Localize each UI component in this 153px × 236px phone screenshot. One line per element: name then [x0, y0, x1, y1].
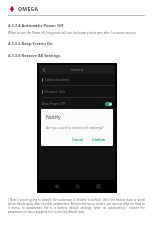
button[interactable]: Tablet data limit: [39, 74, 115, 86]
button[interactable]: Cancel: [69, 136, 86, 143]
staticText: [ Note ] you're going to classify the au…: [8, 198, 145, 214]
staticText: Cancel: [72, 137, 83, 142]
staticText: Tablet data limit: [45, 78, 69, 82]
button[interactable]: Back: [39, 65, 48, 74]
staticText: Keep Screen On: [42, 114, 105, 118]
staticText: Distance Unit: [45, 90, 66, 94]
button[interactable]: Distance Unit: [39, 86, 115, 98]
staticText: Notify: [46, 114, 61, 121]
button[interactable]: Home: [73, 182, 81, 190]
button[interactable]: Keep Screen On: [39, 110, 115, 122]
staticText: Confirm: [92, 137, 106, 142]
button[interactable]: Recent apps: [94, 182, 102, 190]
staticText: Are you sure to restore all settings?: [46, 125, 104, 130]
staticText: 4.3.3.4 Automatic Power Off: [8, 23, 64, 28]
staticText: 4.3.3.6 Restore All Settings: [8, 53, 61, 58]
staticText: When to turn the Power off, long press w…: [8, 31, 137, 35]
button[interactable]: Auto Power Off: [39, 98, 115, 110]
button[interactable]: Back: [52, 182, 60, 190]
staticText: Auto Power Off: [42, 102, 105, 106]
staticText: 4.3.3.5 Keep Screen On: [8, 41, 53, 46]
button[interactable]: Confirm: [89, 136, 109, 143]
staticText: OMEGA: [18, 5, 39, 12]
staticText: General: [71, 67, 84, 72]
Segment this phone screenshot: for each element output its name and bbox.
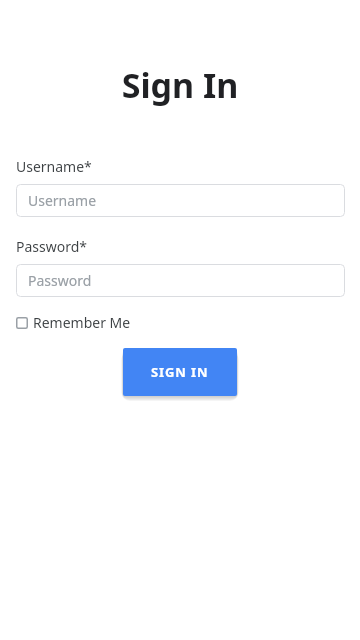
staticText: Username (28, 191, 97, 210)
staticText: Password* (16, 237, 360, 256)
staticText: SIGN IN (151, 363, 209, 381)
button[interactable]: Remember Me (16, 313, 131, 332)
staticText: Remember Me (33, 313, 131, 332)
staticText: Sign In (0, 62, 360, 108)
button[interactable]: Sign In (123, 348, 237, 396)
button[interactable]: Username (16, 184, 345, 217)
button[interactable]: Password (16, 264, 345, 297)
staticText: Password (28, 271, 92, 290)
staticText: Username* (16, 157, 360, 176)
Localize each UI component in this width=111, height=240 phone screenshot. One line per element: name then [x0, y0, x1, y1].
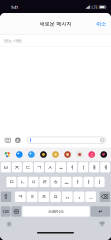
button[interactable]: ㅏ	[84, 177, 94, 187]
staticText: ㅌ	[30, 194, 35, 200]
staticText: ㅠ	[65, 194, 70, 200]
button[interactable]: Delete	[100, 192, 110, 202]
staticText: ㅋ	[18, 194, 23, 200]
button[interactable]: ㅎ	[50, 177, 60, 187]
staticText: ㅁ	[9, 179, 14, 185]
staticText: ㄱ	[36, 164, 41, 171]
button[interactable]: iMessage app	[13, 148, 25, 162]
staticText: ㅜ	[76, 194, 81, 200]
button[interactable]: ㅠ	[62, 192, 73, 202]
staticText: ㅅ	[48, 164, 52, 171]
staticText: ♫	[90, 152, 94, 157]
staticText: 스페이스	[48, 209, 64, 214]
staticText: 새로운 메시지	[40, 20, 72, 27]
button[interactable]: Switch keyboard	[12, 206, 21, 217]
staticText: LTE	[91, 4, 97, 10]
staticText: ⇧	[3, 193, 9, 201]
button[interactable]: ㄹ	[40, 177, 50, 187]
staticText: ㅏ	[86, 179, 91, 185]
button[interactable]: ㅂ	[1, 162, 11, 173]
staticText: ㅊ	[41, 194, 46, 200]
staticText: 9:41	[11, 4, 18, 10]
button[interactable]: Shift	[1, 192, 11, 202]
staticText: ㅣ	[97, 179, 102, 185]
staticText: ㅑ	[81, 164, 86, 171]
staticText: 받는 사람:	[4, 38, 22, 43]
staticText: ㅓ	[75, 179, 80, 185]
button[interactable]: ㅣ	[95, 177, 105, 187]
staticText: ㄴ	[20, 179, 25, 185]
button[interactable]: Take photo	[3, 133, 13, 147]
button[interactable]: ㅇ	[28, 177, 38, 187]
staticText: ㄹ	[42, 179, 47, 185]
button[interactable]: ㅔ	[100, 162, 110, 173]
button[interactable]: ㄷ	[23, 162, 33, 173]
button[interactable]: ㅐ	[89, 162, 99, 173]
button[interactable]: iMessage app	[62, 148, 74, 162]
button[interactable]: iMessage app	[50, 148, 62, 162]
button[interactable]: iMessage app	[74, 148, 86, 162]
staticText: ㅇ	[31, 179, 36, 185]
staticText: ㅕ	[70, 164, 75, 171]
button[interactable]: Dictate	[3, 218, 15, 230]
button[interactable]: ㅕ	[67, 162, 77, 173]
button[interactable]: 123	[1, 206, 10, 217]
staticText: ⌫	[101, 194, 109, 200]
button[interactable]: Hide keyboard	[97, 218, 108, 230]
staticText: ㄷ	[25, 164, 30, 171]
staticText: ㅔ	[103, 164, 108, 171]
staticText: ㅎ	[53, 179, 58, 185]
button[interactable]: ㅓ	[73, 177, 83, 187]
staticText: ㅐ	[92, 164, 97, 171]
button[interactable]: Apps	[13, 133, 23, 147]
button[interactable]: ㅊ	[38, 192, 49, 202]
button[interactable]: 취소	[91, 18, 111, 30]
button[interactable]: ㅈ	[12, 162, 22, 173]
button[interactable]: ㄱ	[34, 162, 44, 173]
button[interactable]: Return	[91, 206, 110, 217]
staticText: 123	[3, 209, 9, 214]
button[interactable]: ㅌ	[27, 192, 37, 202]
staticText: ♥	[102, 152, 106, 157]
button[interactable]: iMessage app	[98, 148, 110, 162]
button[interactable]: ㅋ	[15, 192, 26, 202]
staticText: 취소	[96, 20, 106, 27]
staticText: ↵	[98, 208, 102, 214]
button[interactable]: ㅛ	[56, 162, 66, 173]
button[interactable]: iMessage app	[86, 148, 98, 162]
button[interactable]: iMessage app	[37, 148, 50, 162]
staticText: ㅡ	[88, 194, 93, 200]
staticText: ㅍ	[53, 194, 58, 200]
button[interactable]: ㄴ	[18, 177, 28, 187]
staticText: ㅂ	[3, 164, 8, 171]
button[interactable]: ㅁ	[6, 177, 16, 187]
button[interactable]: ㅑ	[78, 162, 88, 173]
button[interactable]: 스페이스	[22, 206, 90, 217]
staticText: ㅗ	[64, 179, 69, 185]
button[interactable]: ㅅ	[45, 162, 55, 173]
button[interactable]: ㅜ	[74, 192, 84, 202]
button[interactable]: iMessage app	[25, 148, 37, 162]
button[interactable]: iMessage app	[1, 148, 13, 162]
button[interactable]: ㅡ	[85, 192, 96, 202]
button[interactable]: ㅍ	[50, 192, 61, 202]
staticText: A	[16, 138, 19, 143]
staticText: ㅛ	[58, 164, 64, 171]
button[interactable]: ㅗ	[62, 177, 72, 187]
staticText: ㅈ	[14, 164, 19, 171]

### THE TASK
Using the entries above, find all lines with "screenshot". Copy them.

### REPLY
Localize each UI component in this 153px × 236px phone screenshot. One line per element: name then [x0, y0, x1, y1].
Segment this phone screenshot: for each element output its name and bbox.
Localize each UI component in this width=111, height=240 phone screenshot. One line per element: name then [x0, y0, x1, y1].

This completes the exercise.